Construing the will of H. D. Spear as a whole, and looking at it from its four corners, in the effort to give effect to his intent as expressed in the language used (Heyer v. Bulluck, 210 N. C., 321), it would seem that the testator did not intend that his widow should have a fee simple estate in all his land, for he sets forth two provisions for its disposition after her death. If he had stopped with a general and indefinite devise of his estate to his wife, as stated in the third item, by the force of the statute, C. S., 4162, undoubtedly it would have been construed a devise in fee simple. If in the fourth item he had merely added to the indefinite devise that after her death the land remaining (presumably meaning undisposed of) be given to another, and said no more, the rule laid down in Hambright v. Carroll, 204 N. C., 496, 168 S. E., 817, and Carroll v. Herring, 180 N. C., 369, 104 S. E., 892, would have controlled. It was said in Patrick v. Morehead, 85 N. C., 62, quoting the language of Chancellor Kent in Jachson v. Robbins, 16 Johnson, 537: “A devise of an estate generally or indefinitely, with a power of disposition over, carries the fee.” However, the fourth item provides for the devolution of only one-half of his estate “remaining” *317after the death of the testator’s wife. If the language used in the fourth item be construed to imply an unrestricted power of disposition of an one-half interest in the land the devolution of the other half interest in the land is set out in the fifth item.

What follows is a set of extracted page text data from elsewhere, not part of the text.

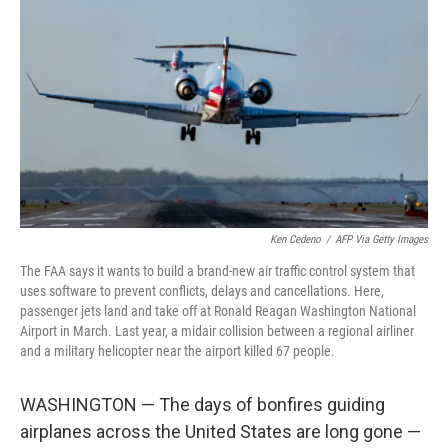
Ken Cedeno
/
AFP Via Getty Images
The FAA says it wants to build a brand-new air traffic control system that
uses software to prevent conflicts, delays and cancellations. Here,
passenger jets land and take off at Ronald Reagan Washington National
Airport in March. Last year, a midair collision between a regional airliner
and a military helicopter near the airport killed 67 people.
WASHINGTON — The days of bonfires guiding
airplanes across the United States are long gone —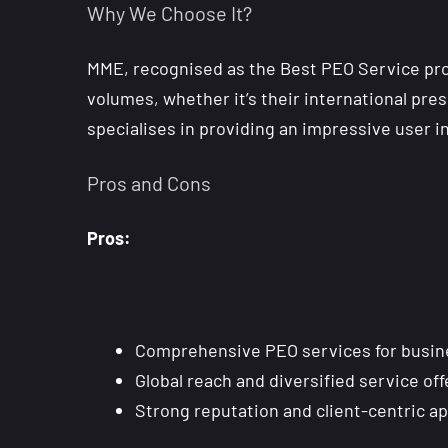
Why We Choose It?
MME, recognised as the Best PEO Service prov
volumes, whether it’s their international pres
specialises in providing an impressive user 
Pros and Cons
Pros:
Comprehensive PEO services for busines
Global reach and diversified service of
Strong reputation and client-centric a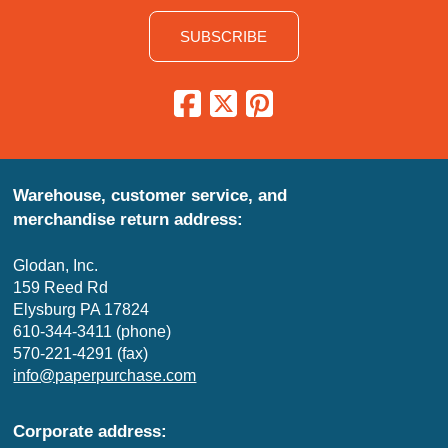
SUBSCRIBE
Warehouse, customer service, and
merchandise return address:
Glodan, Inc.
159 Reed Rd
Elysburg PA 17824
610-344-3411 (phone)
570-221-4291 (fax)
info@paperpurchase.com
Corporate address: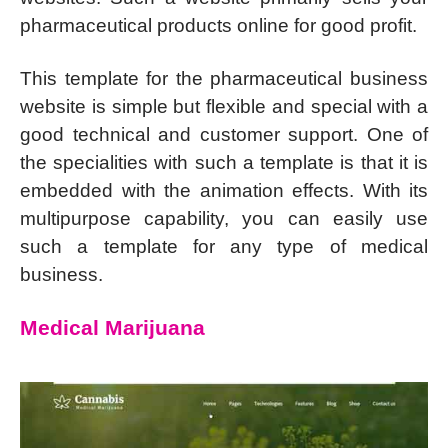
pharmaceutical products online for good profit.
This template for the pharmaceutical business
website is simple but flexible and special with a
good technical and customer support. One of
the specialities with such a template is that it is
embedded with the animation effects. With its
multipurpose capability, you can easily use
such a template for any type of medical
business.
Medical Marijuana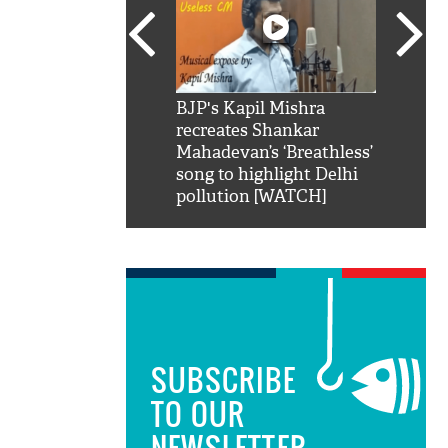
SRK': Shah Rukh
BJP's Kapil Mishra
Watch:
hilarious reply to
recreates Shankar
8 che
elling him 'Filmo
Mahadevan’s ‘Breathless’
at Kun
ao...Khabro mai
song to highlight Delhi
pollution [WATCH]
SUBSCRIBE
TO OUR
NEWSLETTER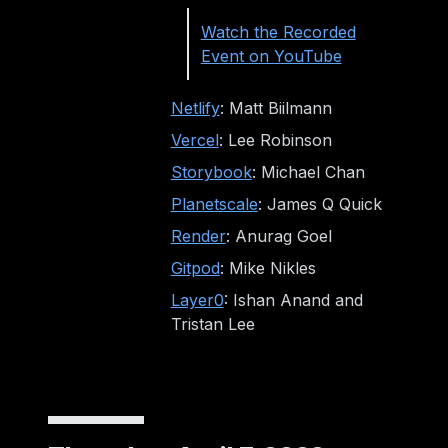
Watch the Recorded
Event on YouTube
Netlify
: Matt Biilmann
Vercel
: Lee Robinson
Storybook
: Michael Chan
Planetscale
: James Q Quick
Render
: Anurag Goel
Gitpod
: Mike Nikles
Layer0
: Ishan Anand and
Tristan Lee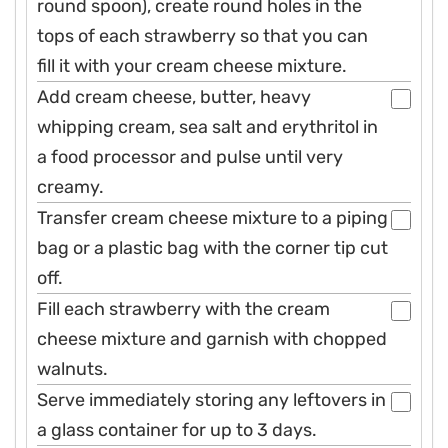
round spoon), create round holes in the
tops of each strawberry so that you can
fill it with your cream cheese mixture.
Add cream cheese, butter, heavy
whipping cream, sea salt and erythritol in
a food processor and pulse until very
creamy.
Transfer cream cheese mixture to a piping
bag or a plastic bag with the corner tip cut
off.
Fill each strawberry with the cream
cheese mixture and garnish with chopped
walnuts.
Serve immediately storing any leftovers in
a glass container for up to 3 days.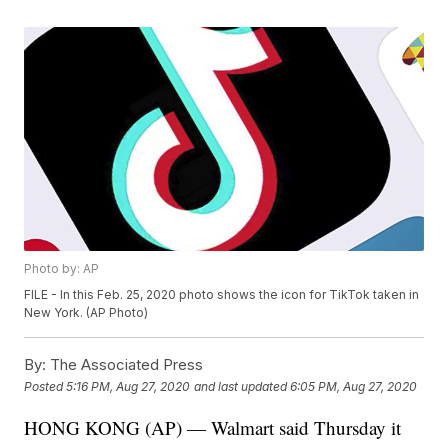
Photo by: AP
FILE - In this Feb. 25, 2020 photo shows the icon for TikTok taken in
New York. (AP Photo)
By:
The Associated Press
Posted
5:16 PM, Aug 27, 2020
and last updated
6:05 PM, Aug 27, 2020
HONG KONG (AP) — Walmart said Thursday it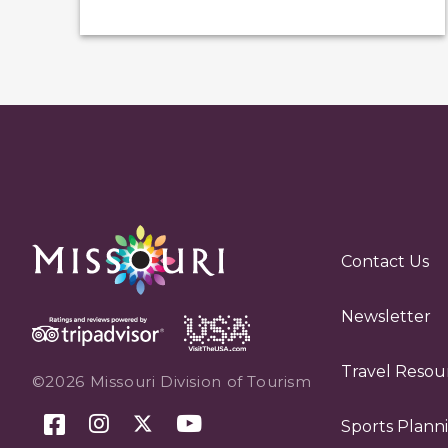
Contact Us
Newsletter
Travel Resou
©2026 Missouri Division of Tourism
Sports Plann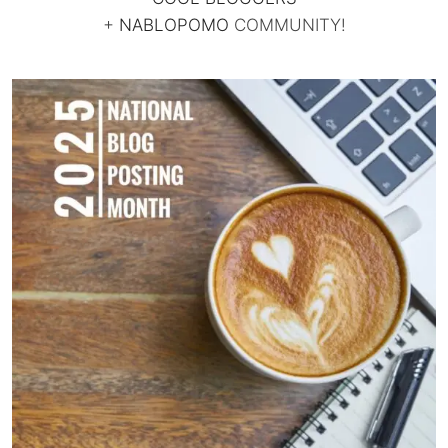
+
NABLOPOMO
COMMUNITY!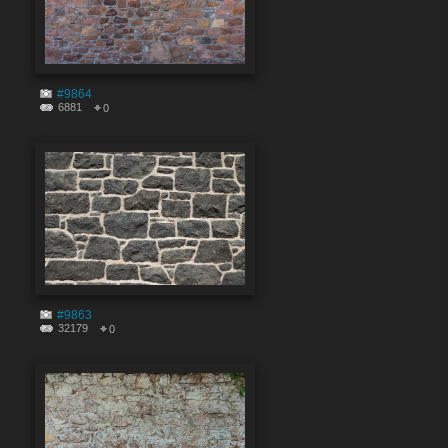
#9864
6881
0
#9863
32179
0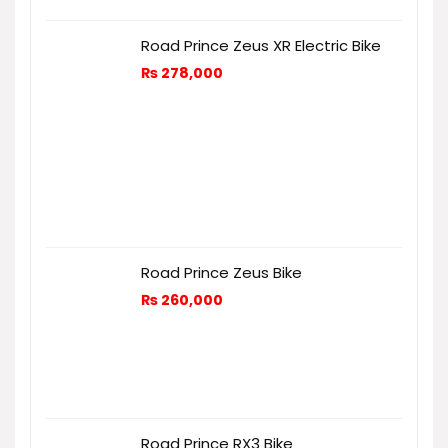
Road Prince Zeus XR Electric Bike
₨
278,000
Road Prince Zeus Bike
₨
260,000
Road Prince RX3 Bike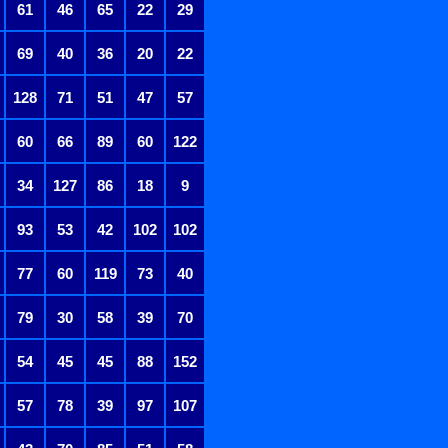
61
46
65
22
29
69
40
36
20
22
128
71
51
47
57
60
66
89
60
122
34
127
86
18
9
93
53
42
102
102
77
60
119
73
40
79
30
58
39
70
54
45
45
88
152
57
78
39
97
107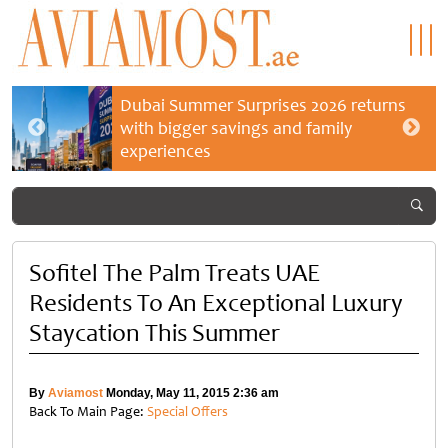
Dubai Summer Surprises 2026 returns
with bigger savings and family
experiences
Sofitel The Palm Treats UAE
Residents To An Exceptional Luxury
Staycation This Summer
By
Aviamost
Monday, May 11, 2015 2:36 am
Back To Main Page:
Special Offers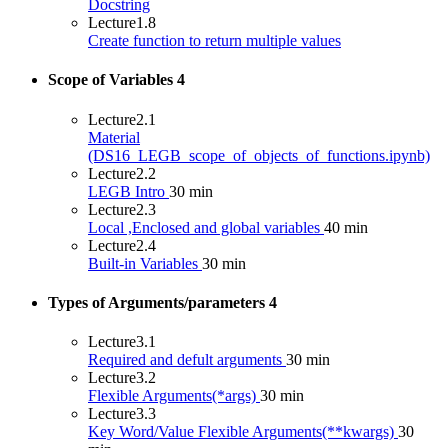
Docstring
Lecture
1.8
Create function to return multiple values
Scope of Variables
4
Lecture
2.1
Material
(DS16_LEGB_scope_of_objects_of_functions.ipynb)
Lecture
2.2
LEGB Intro
30 min
Lecture
2.3
Local ,Enclosed and global variables
40 min
Lecture
2.4
Built-in Variables
30 min
Types of Arguments/parameters
4
Lecture
3.1
Required and defult arguments
30 min
Lecture
3.2
Flexible Arguments(*args)
30 min
Lecture
3.3
Key Word/Value Flexible Arguments(**kwargs)
30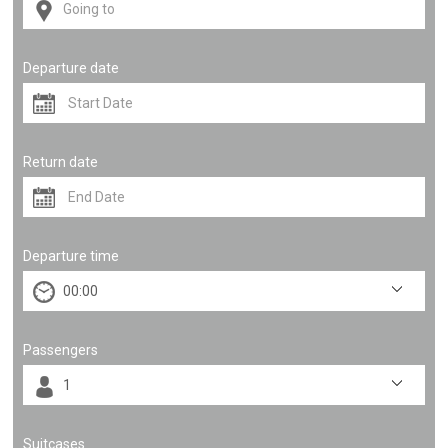
Departure date
Return date
Departure time
Passengers
Suitcases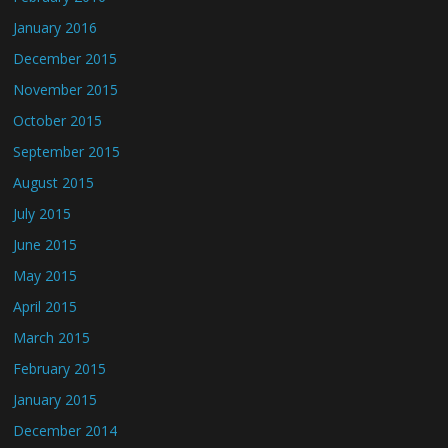
January 2016
December 2015
November 2015
October 2015
September 2015
August 2015
July 2015
June 2015
May 2015
April 2015
March 2015
February 2015
January 2015
December 2014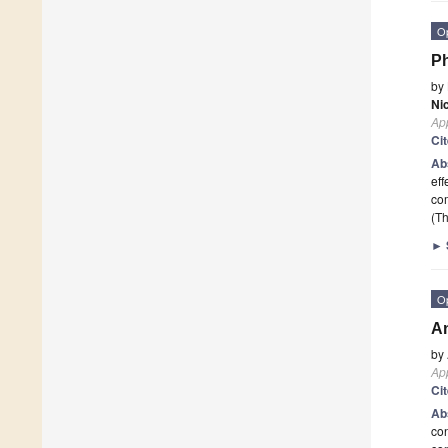
O
Ph
by
Nic
App
Ci
Ab
eff
com
(Th
►
O
An
by
App
Ci
Ab
con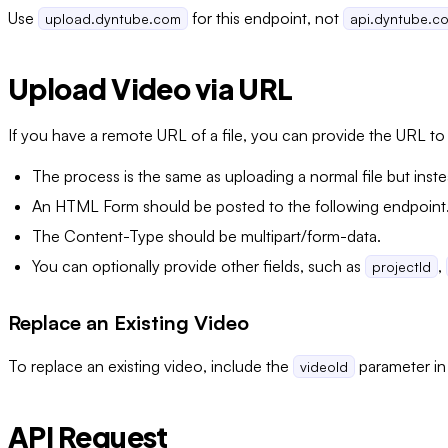
Use
for this endpoint, not
upload.dyntube.com
api.dyntube.c
Upload Video via URL
If you have a remote URL of a file, you can provide the URL t
The process is the same as uploading a normal file but inste
An HTML Form should be posted to the following endpoint
The Content-Type should be multipart/form-data.
You can optionally provide other fields, such as
,
projectId
Replace an Existing Video
To replace an existing video, include the
parameter in
videoId
API Request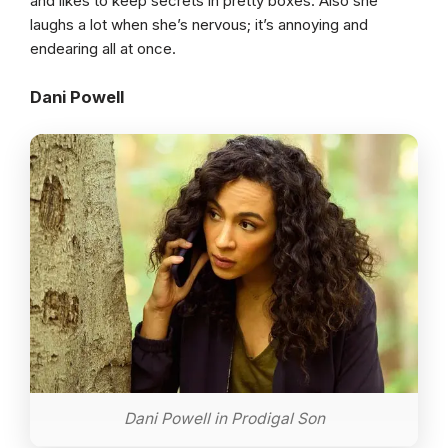
and likes to keep secrets in pretty boxes. Also she
laughs a lot when she’s nervous; it’s annoying and
endearing all at once.
Dani Powell
Dani Powell in Prodigal Son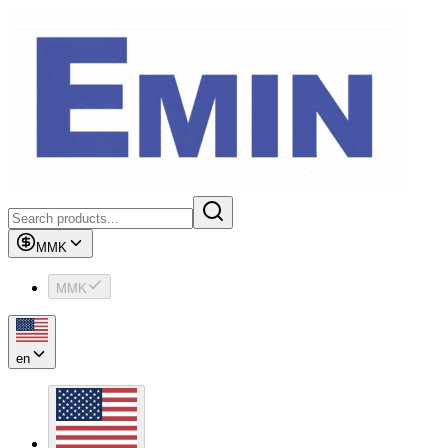
MMK
MMK
en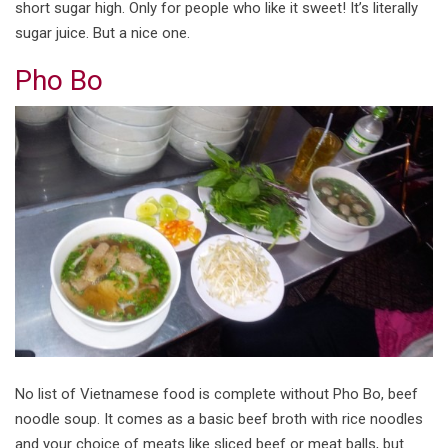
short sugar high. Only for people who like it sweet! It’s literally
sugar juice. But a nice one.
Pho Bo
No list of Vietnamese food is complete without Pho Bo, beef
noodle soup. It comes as a basic beef broth with rice noodles
and your choice of meats like sliced beef or meat balls, but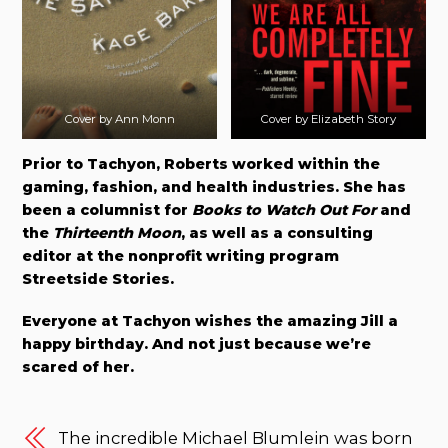
Cover by Ann Monn
Cover by Elizabeth Story
Prior to Tachyon, Roberts worked within the
gaming, fashion, and health industries. She has
been a columnist for
Books to Watch Out For
and
the
Thirteenth Moon
, as well as a consulting
editor at the nonprofit writing program
Streetside Stories.
Everyone at Tachyon wishes the amazing Jill a
happy birthday. And not just because we’re
scared of her.
The incredible Michael Blumlein was born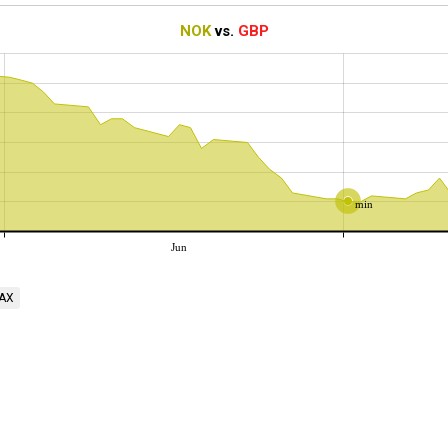
NOK
vs.
GBP
min
Jun
AX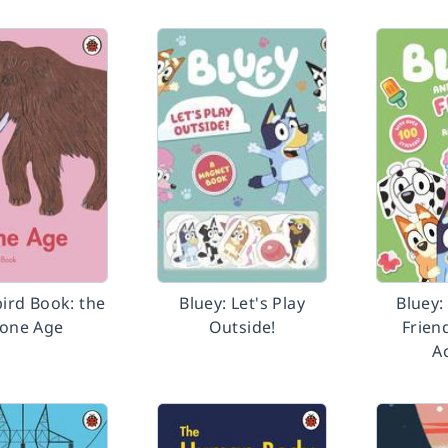
ird Book: the
Bluey: Let's Play
Bluey:
tone Age
Outside!
Frien
Ac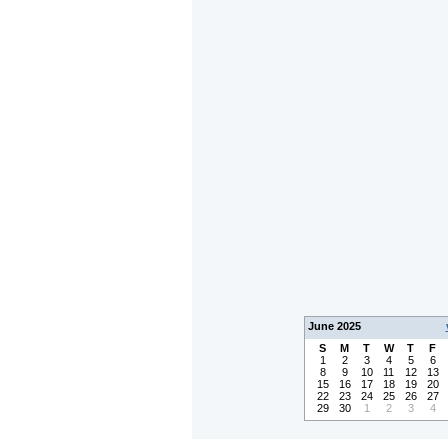
June 2025
S
M
T
W
T
F
1
2
3
4
5
6
8
9
10
11
12
13
15
16
17
18
19
20
22
23
24
25
26
27
29
30
1
2
3
4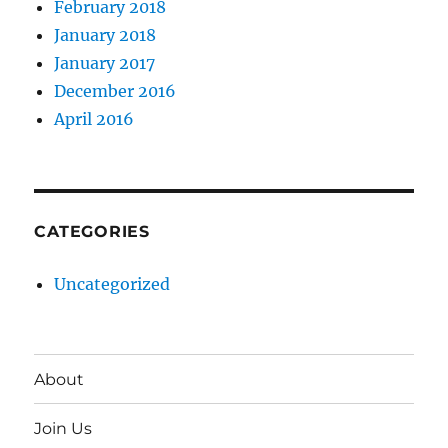
February 2018
January 2018
January 2017
December 2016
April 2016
CATEGORIES
Uncategorized
About
Join Us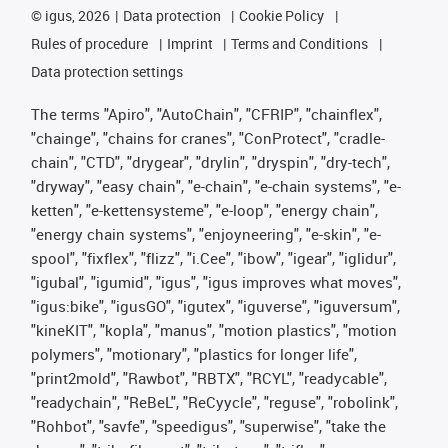
©
igus, 2026
Data protection
Cookie Policy
Rules of procedure
Imprint
Terms and Conditions
Data protection settings
The terms "Apiro", "AutoChain", "CFRIP", "chainflex",
"chainge", "chains for cranes", "ConProtect", "cradle-
chain", "CTD", "drygear", "drylin", "dryspin", "dry-tech",
"dryway", "easy chain", "e-chain", "e-chain systems", "e-
ketten", "e-kettensysteme", "e-loop", "energy chain",
"energy chain systems", "enjoyneering", "e-skin", "e-
spool", "fixflex", "flizz", "i.Cee", "ibow", "igear", "iglidur",
"igubal", "igumid", "igus", "igus improves what moves",
"igus:bike", "igusGO", "igutex", "iguverse", "iguversum",
"kineKIT", "kopla", "manus", "motion plastics", "motion
polymers", "motionary", "plastics for longer life",
"print2mold", "Rawbot", "RBTX", "RCYL", "readycable",
"readychain", "ReBeL", "ReCyycle", "reguse", "robolink",
"Rohbot", "savfe", "speedigus", "superwise", "take the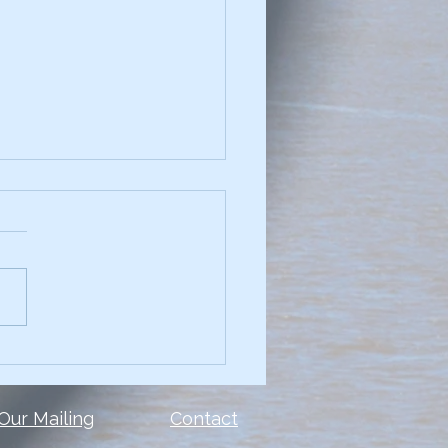
chniques for
elling Data Narratives
see a presentation with
and you can't read the
 or the data? Too many
le make the same mistake.
show ALL of the...
 Our Mailing
Contact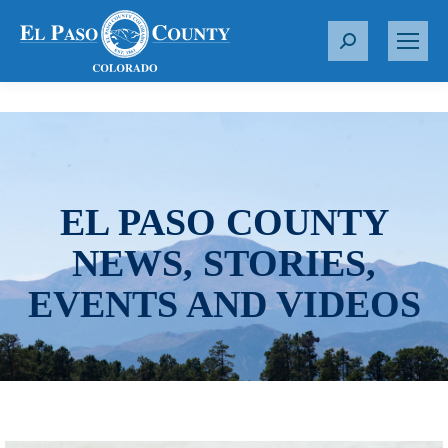
S
e
a
r
c
h
:
EL PASO COUNTY
NEWS, STORIES,
EVENTS AND VIDEOS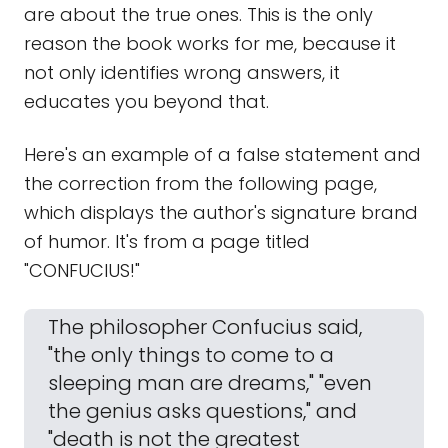
are about the true ones. This is the only
reason the book works for me, because it
not only identifies wrong answers, it
educates you beyond that.
Here's an example of a false statement and
the correction from the following page,
which displays the author's signature brand
of humor. It's from a page titled
"CONFUCIUS!"
The philosopher Confucius said,
"the only things to come to a
sleeping man are dreams," "even
the genius asks questions," and
"death is not the greatest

In the fifth clause the power is restricted and limited to disposition by will. The testator there inserts a further and additional direction with respect to the other half of his estate, and uses this language: “Upon the death of my wife I further direct that in the event that she should not leave a will disposing of the residue of my estate, I give, devise and bequeath to Mrs. Matthew Legasse children.”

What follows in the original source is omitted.